Ne tremble pas. Semble n'avoir jamais tremblé. Le trait d'Ernest Pignon-Ernest est une droite qui se courbe, une droite qui, d'en bas, examine la courbure de l'autre droite, s'assure de leurs distances respectives et de la parenté de leurs allures, avant de se fixer avec elle, avec les autres, en un mouvement presque soudain, une ascension qui fait alors l'image d'un corps, d'un corps en tension.
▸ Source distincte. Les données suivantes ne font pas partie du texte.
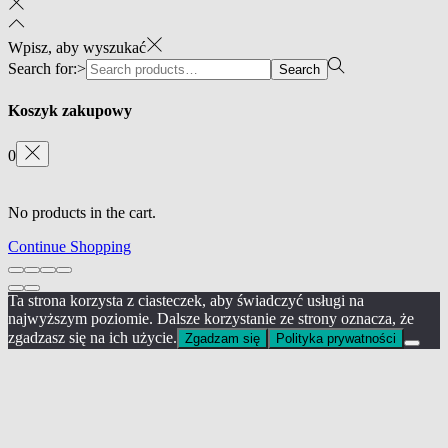
Wpisz, aby wyszukać
Search for:>
Search
Koszyk zakupowy
0
No products in the cart.
Continue Shopping
Ta strona korzysta z ciasteczek, aby świadczyć usługi na
najwyższym poziomie. Dalsze korzystanie ze strony oznacza, że
zgadzasz się na ich użycie.
Zgadzam się
Polityka prywatności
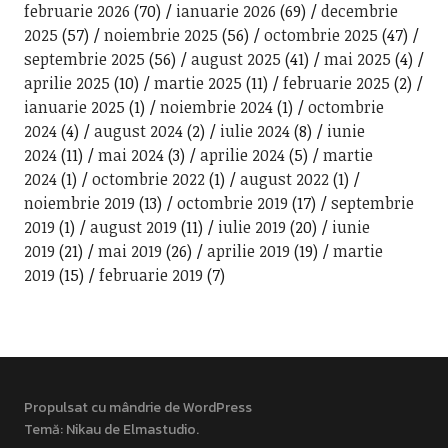
februarie 2026
(70)
ianuarie 2026
(69)
decembrie
2025
(57)
noiembrie 2025
(56)
octombrie 2025
(47)
septembrie 2025
(56)
august 2025
(41)
mai 2025
(4)
aprilie 2025
(10)
martie 2025
(11)
februarie 2025
(2)
ianuarie 2025
(1)
noiembrie 2024
(1)
octombrie
2024
(4)
august 2024
(2)
iulie 2024
(8)
iunie
2024
(11)
mai 2024
(3)
aprilie 2024
(5)
martie
2024
(1)
octombrie 2022
(1)
august 2022
(1)
noiembrie 2019
(13)
octombrie 2019
(17)
septembrie
2019
(1)
august 2019
(11)
iulie 2019
(20)
iunie
2019
(21)
mai 2019
(26)
aprilie 2019
(19)
martie
2019
(15)
februarie 2019
(7)
Propulsat cu mândrie de WordPress
Temă: Nikau de
Elmastudio
.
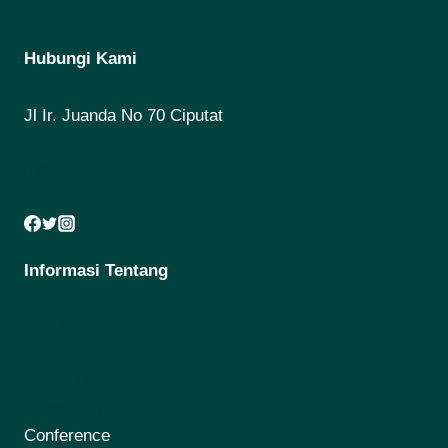
Hubungi Kami
Jl Ir. Juanda No 70 Ciputat
085198987800
ft@iiq.ac.id
Informasi Tentang
Fakultas Tarbiyah
Journal
Digital Library
Repository
Conference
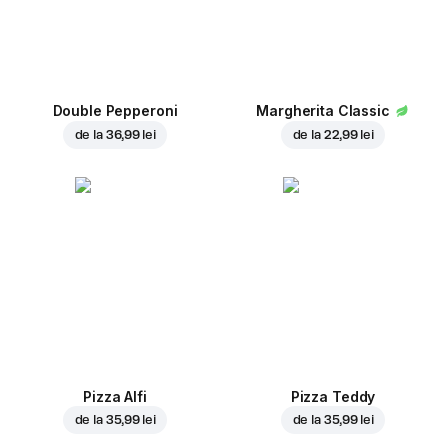
Double Pepperoni
Margherita Classic
de la
36,99 lei
de la
22,99 lei
Pizza Alfi
Pizza Teddy
de la
35,99 lei
de la
35,99 lei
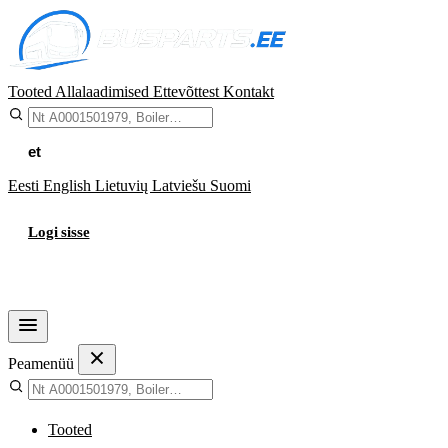
Tooted
Allalaadimised
Ettevõttest
Kontakt
et
Eesti
English
Lietuvių
Latviešu
Suomi
Logi sisse
Ostukorv
Peamenüü
Tooted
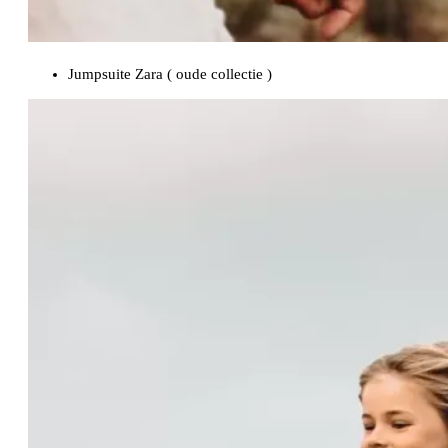
Jumpsuite Zara ( oude collectie )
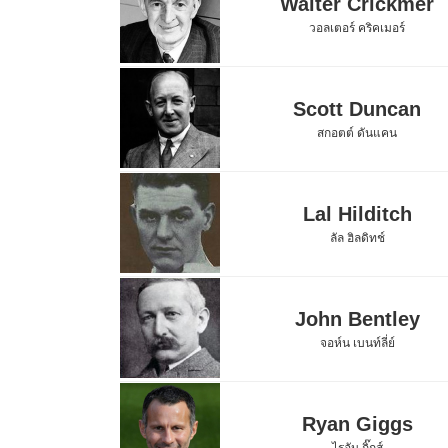
Walter Crickmer
วอลเตอร์ คริคเมอร์
Scott Duncan
สกอตต์ ดันแคน
Lal Hilditch
ลัล ฮิลดิทช์
John Bentley
จอห์น เบนท์ลี่ย์
Ryan Giggs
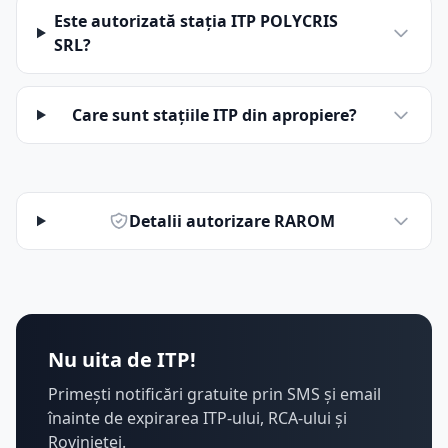
Este autorizată stația ITP POLYCRIS
SRL?
Care sunt stațiile ITP din apropiere?
Detalii autorizare RAROM
Nu uita de ITP!
Primești notificări gratuite prin SMS și email
înainte de expirarea ITP-ului, RCA-ului și
Rovinietei.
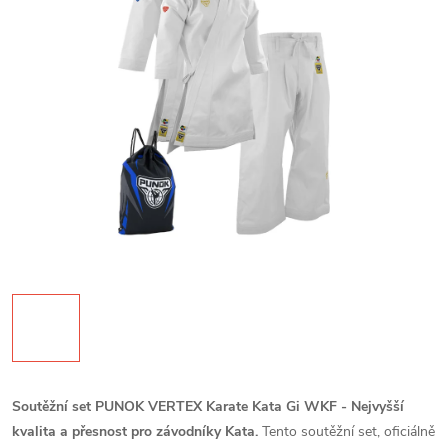
Soutěžní set PUNOK VERTEX Karate Kata Gi WKF - Nejvyšší
kvalita a přesnost pro závodníky Kata.
Tento soutěžní set, oficiálně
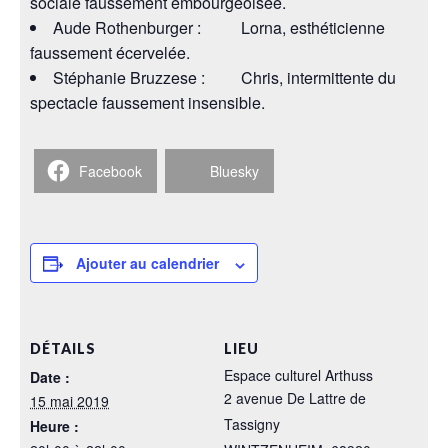
sociale faussement embourgeoisée.
Aude Rothenburger : Lorna, esthéticienne
faussement écervelée.
Stéphanie Bruzzese : Chris, intermittente du
spectacle faussement insensible.
Facebook
Bluesky
Ajouter au calendrier
DÉTAILS
LIEU
Espace culturel Arthuss
Date :
2 avenue De Lattre de
15 mai 2019
Tassigny
Heure :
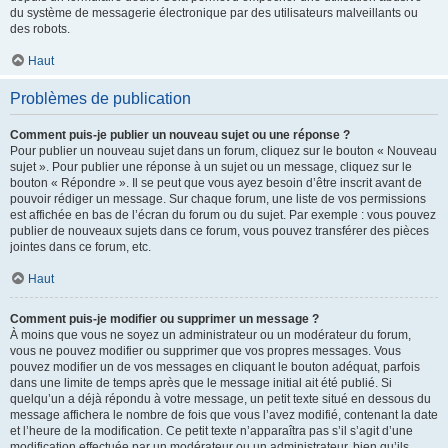
du système de messagerie électronique par des utilisateurs malveillants ou
des robots.
Haut
Problèmes de publication
Comment puis-je publier un nouveau sujet ou une réponse ?
Pour publier un nouveau sujet dans un forum, cliquez sur le bouton « Nouveau
sujet ». Pour publier une réponse à un sujet ou un message, cliquez sur le
bouton « Répondre ». Il se peut que vous ayez besoin d’être inscrit avant de
pouvoir rédiger un message. Sur chaque forum, une liste de vos permissions
est affichée en bas de l’écran du forum ou du sujet. Par exemple : vous pouvez
publier de nouveaux sujets dans ce forum, vous pouvez transférer des pièces
jointes dans ce forum, etc.
Haut
Comment puis-je modifier ou supprimer un message ?
À moins que vous ne soyez un administrateur ou un modérateur du forum,
vous ne pouvez modifier ou supprimer que vos propres messages. Vous
pouvez modifier un de vos messages en cliquant le bouton adéquat, parfois
dans une limite de temps après que le message initial ait été publié. Si
quelqu’un a déjà répondu à votre message, un petit texte situé en dessous du
message affichera le nombre de fois que vous l’avez modifié, contenant la date
et l’heure de la modification. Ce petit texte n’apparaîtra pas s’il s’agit d’une
modification effectuée par un modérateur ou un administrateur, bien qu’ils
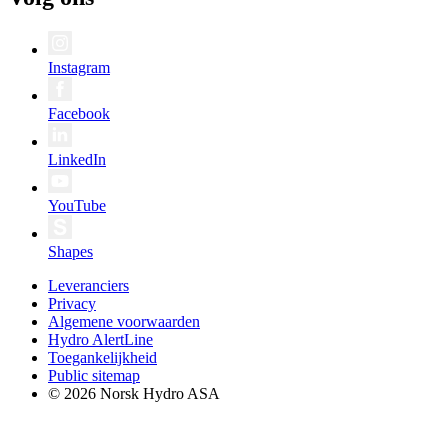
Instagram
Facebook
LinkedIn
YouTube
Shapes
Leveranciers
Privacy
Algemene voorwaarden
Hydro AlertLine
Toegankelijkheid
Public sitemap
© 2026 Norsk Hydro ASA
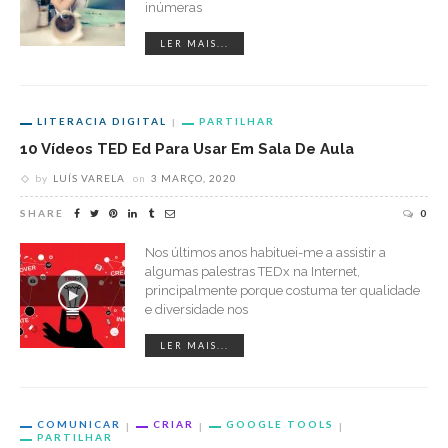
inúmeras
LER MAIS...
LITERACIA DIGITAL
PARTILHAR
10 Vídeos TED Ed Para Usar Em Sala De Aula
by
LUÍS VARELA
on
3 MARÇO, 2020
SHARE
0
Nos últimos anos habituei-me a assistir a
algumas palestras TEDx na Internet,
principalmente porque costuma ter qualidade
e diversidade nos
LER MAIS...
COMUNICAR
CRIAR
GOOGLE TOOLS
PARTILHAR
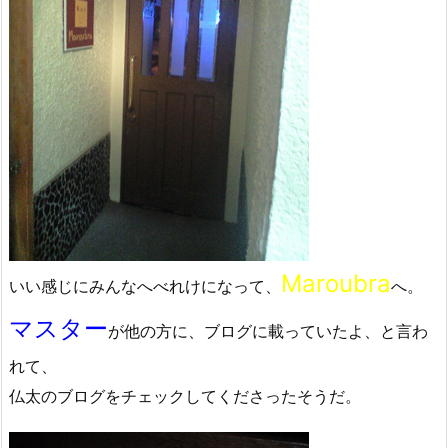
Maroubra
いい感じにみんなへべれけになって、
へ。
マスター
が他の方に、ブログに載っていたよ、と言わ
れて、
仏太のブログをチェックしてくださったそうだ。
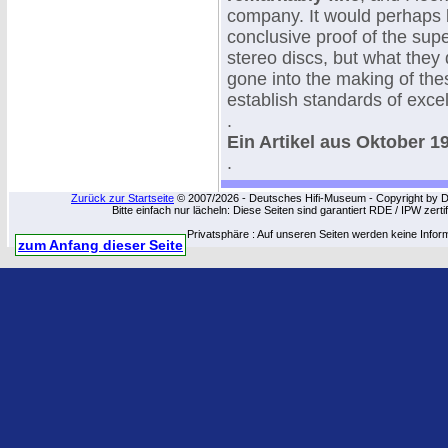
company. It would perhaps b
conclusive proof of the sup
stereo discs, but what they 
gone into the making of the
establish standards of excel
.
Ein Artikel aus Oktober 19
.
Zurück zur Startseite
© 2007/2026 - Deutsches Hifi-Museum - Copyright by Dip
Bitte einfach nur lächeln: Diese Seiten sind garantiert RDE / IPW zert
Privatsphäre : Auf unseren Seiten werden keine Infor
zum Anfang dieser Seite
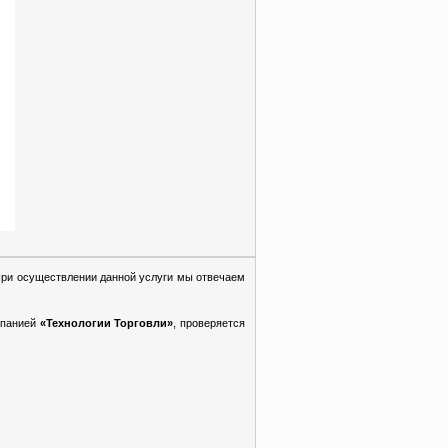
При осуществлении данной услуги мы отвечаем
мпанией
«Технологии Торговли»
, проверяется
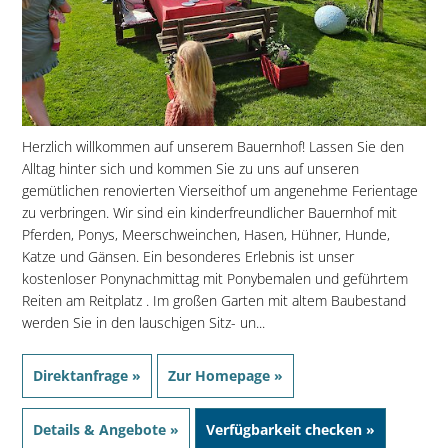
Herzlich willkommen auf unserem Bauernhof! Lassen Sie den
Alltag hinter sich und kommen Sie zu uns auf unseren
gemütlichen renovierten Vierseithof um angenehme Ferientage
zu verbringen. Wir sind ein kinderfreundlicher Bauernhof mit
Pferden, Ponys, Meerschweinchen, Hasen, Hühner, Hunde,
Katze und Gänsen. Ein besonderes Erlebnis ist unser
kostenloser Ponynachmittag mit Ponybemalen und geführtem
Reiten am Reitplatz . Im großen Garten mit altem Baubestand
werden Sie in den lauschigen Sitz- un...
Direktanfrage »
Zur Homepage »
Details & Angebote »
Verfügbarkeit checken »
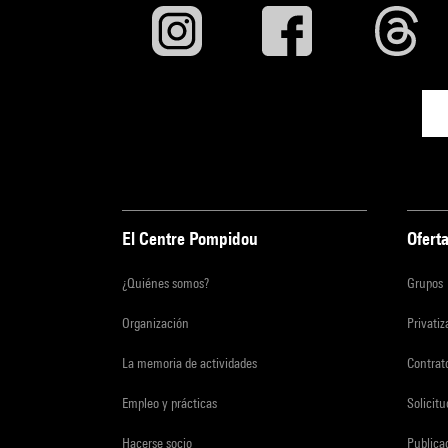
El Centre Pompidou
Oferta
¿Quiénes somos?
Grupos
Organización
Privati
La memoria de actividades
Contrato
Empleo y prácticas
Solicit
Hacerse socio
Publica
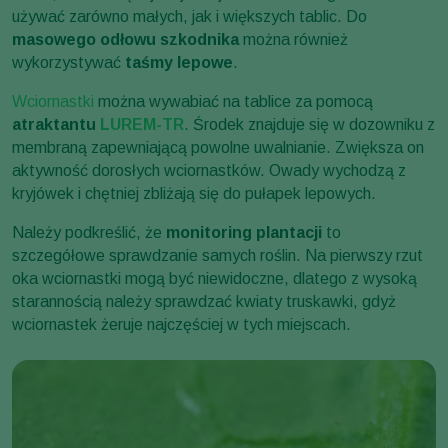
używać zarówno małych, jak i większych tablic. Do
masowego odłowu szkodnika
można również
wykorzystywać
taśmy lepowe
.
Wciornastki
można wywabiać na tablice za pomocą
atraktantu
LUREM-TR
. Środek znajduje się w dozowniku z
membraną zapewniającą powolne uwalnianie. Zwiększa on
aktywność dorosłych wciornastków. Owady wychodzą z
kryjówek i chętniej zbliżają się do pułapek lepowych.
Należy podkreślić, że
monitoring plantacji
to
szczegółowe sprawdzanie samych roślin. Na pierwszy rzut
oka wciornastki mogą być niewidoczne, dlatego z wysoką
starannością należy sprawdzać kwiaty truskawki, gdyż
wciornastek żeruje najczęściej w tych miejscach.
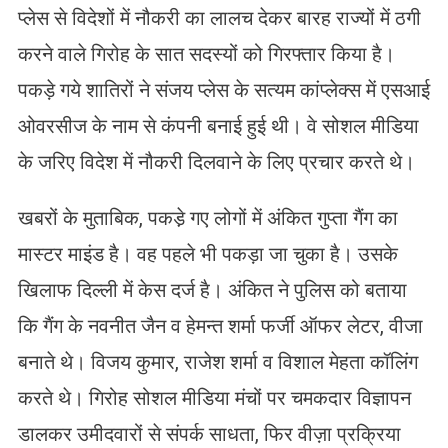
प्लेस से विदेशों में नौकरी का लालच देकर बारह राज्यों में ठगी
करने वाले गिरोह के सात सदस्यों को गिरफ्तार किया है।
पकड़े गये शातिरों ने संजय प्लेस के सत्यम कांप्लेक्स में एसआई
ओवरसीज के नाम से कंपनी बनाई हुई थी। वे सोशल मीडिया
के जरिए विदेश में नौकरी दिलवाने के लिए प्रचार करते थे।
खबरों के मुताबिक, पकडे़ गए लोगों में अंकित गुप्ता गैंग का
मास्टर माइंड है। वह पहले भी पकड़ा जा चुका है। उसके
खिलाफ दिल्ली में केस दर्ज है। अंकित ने पुलिस को बताया
कि गैंग के नवनीत जैन व हेमन्त शर्मा फर्जी ऑफर लेटर, वीजा
बनाते थे। विजय कुमार, राजेश शर्मा व विशाल मेहता कॉलिंग
करते थे। गिरोह सोशल मीडिया मंचों पर चमकदार विज्ञापन
डालकर उमीदवारों से संपर्क साधता, फिर वीज़ा प्रक्रिया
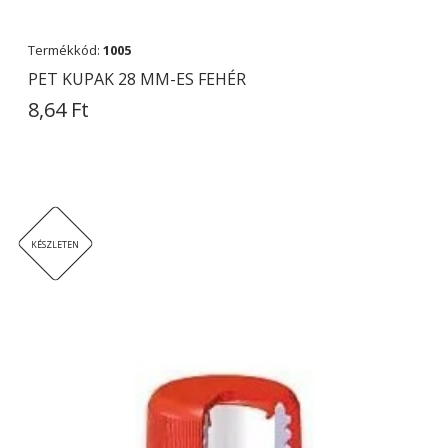
Termékkód:
1005
PET KUPAK 28 MM-ES FEHÉR
8,64 Ft
KÉSZLETEN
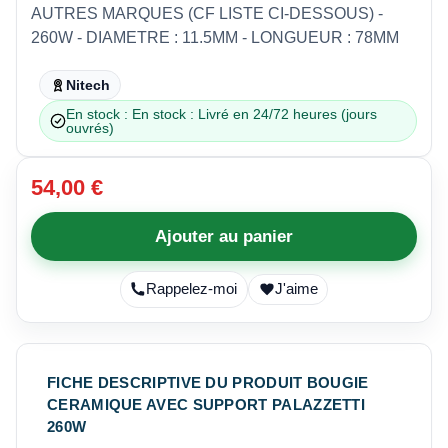
AUTRES MARQUES (CF LISTE CI-DESSOUS) -
260W - DIAMETRE : 11.5MM - LONGUEUR : 78MM
Nitech
En stock : En stock : Livré en 24/72 heures (jours
ouvrés)
54,00 €
Ajouter au panier
Rappelez-moi
J'aime
FICHE DESCRIPTIVE DU PRODUIT BOUGIE
CERAMIQUE AVEC SUPPORT PALAZZETTI
260W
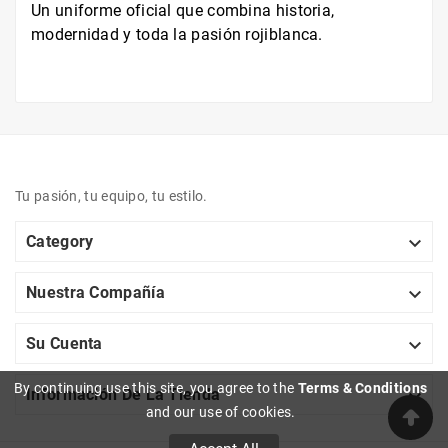
Un uniforme oficial que combina historia,
modernidad y toda la pasión rojiblanca.
Tu pasión, tu equipo, tu estilo.

Category

Nuestra Compañía

Su Cuenta
By continuing use this site, you agree to the
Terms & Conditions

Información De La Tienda
and our use of cookies.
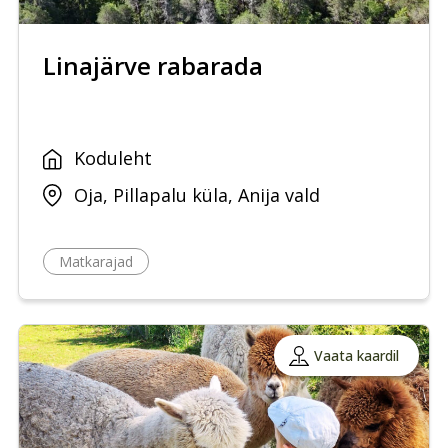
Linajärve rabarada
Koduleht
Oja, Pillapalu küla, Anija vald
Matkarajad
Vaata kaardil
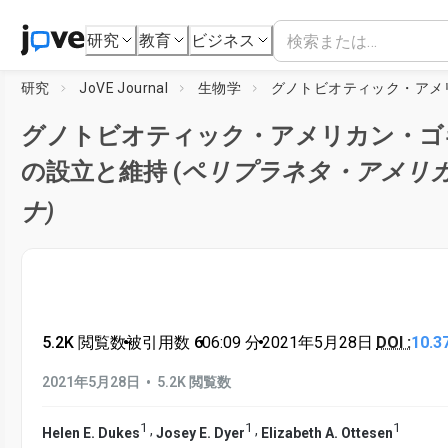
研究
教育
ビジネス
研究
JoVE Journal
生物学
グノトビオティック・アメリカン・ゴ
の設立と維持 (
ペリプラネタ・アメリ
ナ)
5.2K 閲覧数
•
被引用数 6
•
06:09
分
•
2021年5月28日
DOI :
10.3
•
2021年5月28日
5.2K 閲覧数
1
1
1
,
,
Helen E. Dukes
Josey E. Dyer
Elizabeth A. Ottesen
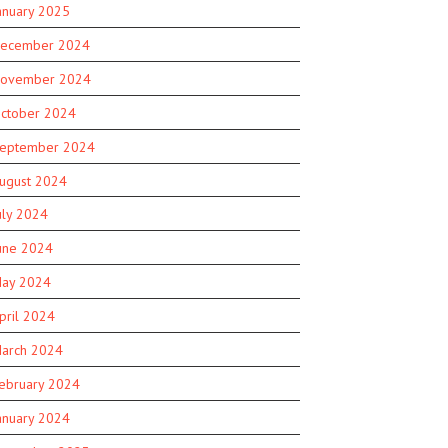
anuary 2025
ecember 2024
ovember 2024
ctober 2024
eptember 2024
ugust 2024
uly 2024
une 2024
ay 2024
pril 2024
arch 2024
ebruary 2024
anuary 2024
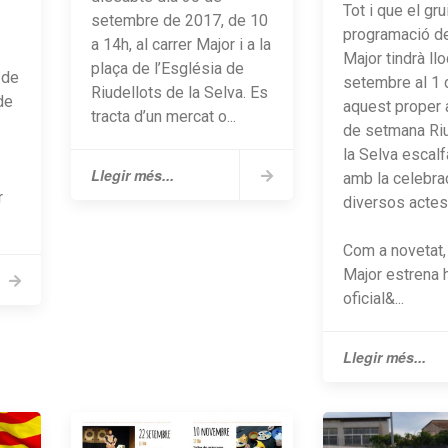
Tot i que el gru
setembre de 2017, de 10
programació de
a 14h, al carrer Major i a la
Major tindrà ll
plaça de l’Església de
 de
setembre al 1 d
Riudellots de la Selva. Es
de
aquest proper 
tracta d’un mercat o...
de setmana Riu
la Selva escal
Llegir més...
amb la celebra
r
diversos actes
Com a novetat,
Major estrena 
oficial&...
Llegir més...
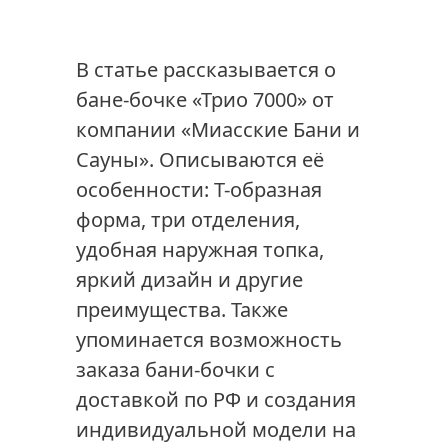
В статье рассказывается о
бане-бочке «Трио 7000» от
компании «Миасские Бани и
Сауны». Описываются её
особенности: Т-образная
форма, три отделения,
удобная наружная топка,
яркий дизайн и другие
преимущества. Также
упоминается возможность
заказа бани-бочки с
доставкой по РФ и создания
индивидуальной модели на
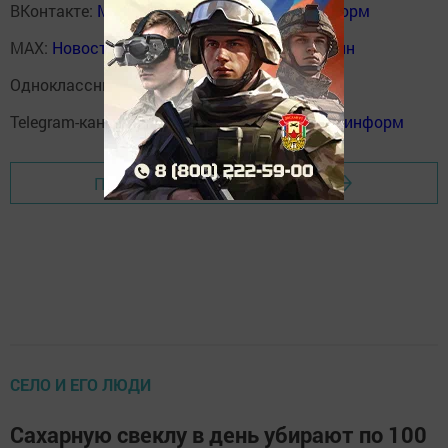
ВКонтакте:
Мензелинск news - Мензеля-информ
MAX:
Новости Мензелинска - Мензеля онлайн
Одноклассники:
ok.ru/menzelinsk
Telegram-канал:
Мензелинск news - Мензеля-информ
Перейти на страницу новости
СЕЛО И ЕГО ЛЮДИ
Сахарную свеклу в день убирают по 100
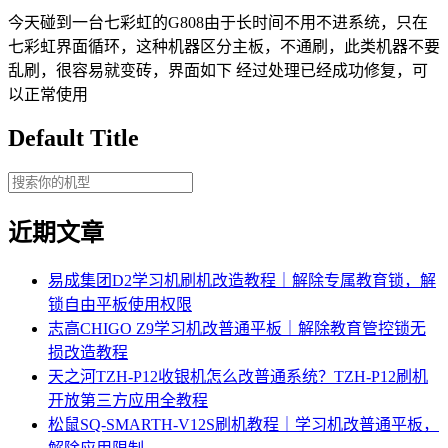
今天碰到一台七彩虹的G808由于长时间不用不进系统，只在
七彩虹界面循环，这种机器区分主板，不通刷，此类机器不要
乱刷，很容易就变砖，界面如下 经过处理已经成功修复，可
以正常使用
Default Title
近期文章
易成集团D2学习机刷机改造教程｜解除专属教育锁，解
锁自由平板使用权限
志高CHIGO Z9学习机改普通平板｜解除教育管控锁无
损改造教程
天之河TZH-P12收银机怎么改普通系统？TZH-P12刷机
开放第三方应用全教程
松鼠SQ-SMARTH-V12S刷机教程｜学习机改普通平板，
Sans trembler, tendus et fixes, les hommes de Pignon-Ernest nous regardent, ils nous demandent de les regarder depuis le lieu de leur apparition: une famille noire derrière des grillages, à Nice, lorsque Jacques Médecin, en plein apartheid, l’avait jumelée avec Cape Town, 1974; un cadavre de communard étalé sur les marches du Sacré-Cœur, sur celles du métro Charronne, le long des quais de Seine, 1971; un jeune homme brisé comme une vitre près des usines de Grenoble, 1976; les esseulés des cabines téléphoniques de Paris et de Lyon, 1996; Rimbaud errant entre Charleville et Paris — Mahmoud Darwich immobile contre le mur de la honte.

Si aucun d’eux contre les murs ne tremble, ce n’est pas seulement qu’ils ont pour eux la raison de l’histoire, raison de vaincus, mais c’est que le trait de Pignon-Ernest leur donne raison. Le peintre qui n’a jamais peint de tableau travaille à la manière des maîtres anciens avec lesquels il partage le goût du trompe-l’œil.
Hors le travail de la couleur, restreint au blanc, au noir et au bistre, Pignon-Ernest dessine patiemment d’innombrables esquisses, d’innombrables études, mouvantes au fusain, acérées à la plume.
Lui qui expose dans la rue, l’explore avec la même patience à la recherche de l’endroit juste, de cet endroit qui deviendra alors une situation. Pignon-Ernest développe — puis ébranche. Et le rendu final n’expose que la ligne claire, la ligne précise et sans défaut qu’il a fait surgir de ses entrelacs; celle qui est parfaite et qu’autrefois on disait finie.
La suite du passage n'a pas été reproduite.